### EXERCISE REQUIREMENTS
Look through the listing below and count the lines holding "cleaning". Reply with the number alone.

### SUPPLIED INFORMATION

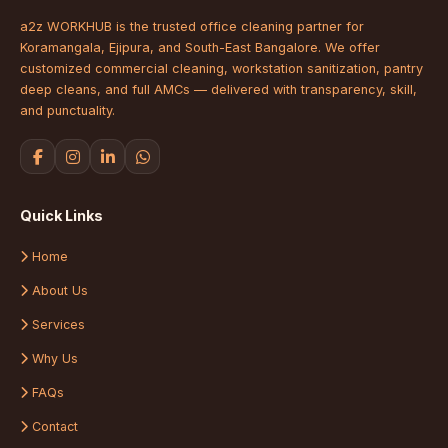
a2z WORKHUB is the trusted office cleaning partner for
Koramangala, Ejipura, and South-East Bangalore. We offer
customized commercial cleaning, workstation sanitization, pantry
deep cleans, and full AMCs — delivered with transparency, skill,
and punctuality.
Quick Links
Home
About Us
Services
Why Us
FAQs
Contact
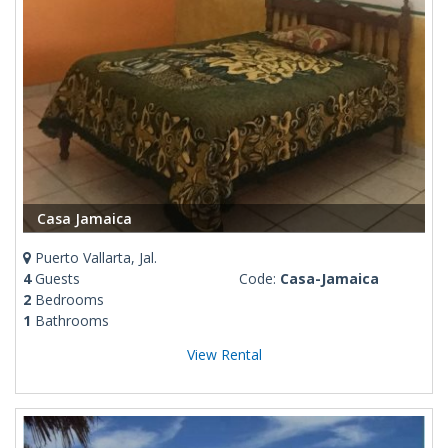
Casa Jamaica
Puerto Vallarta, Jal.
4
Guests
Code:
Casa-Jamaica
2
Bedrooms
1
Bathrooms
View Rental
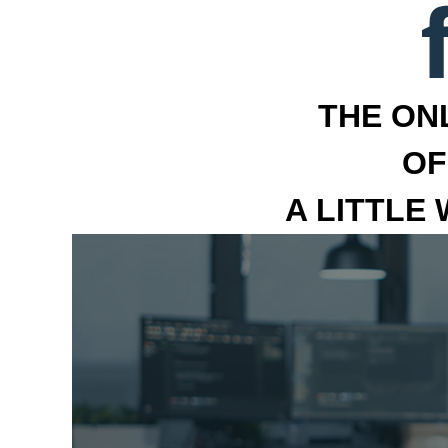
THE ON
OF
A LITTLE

### SOLUTION TO THIS EXERCISE
2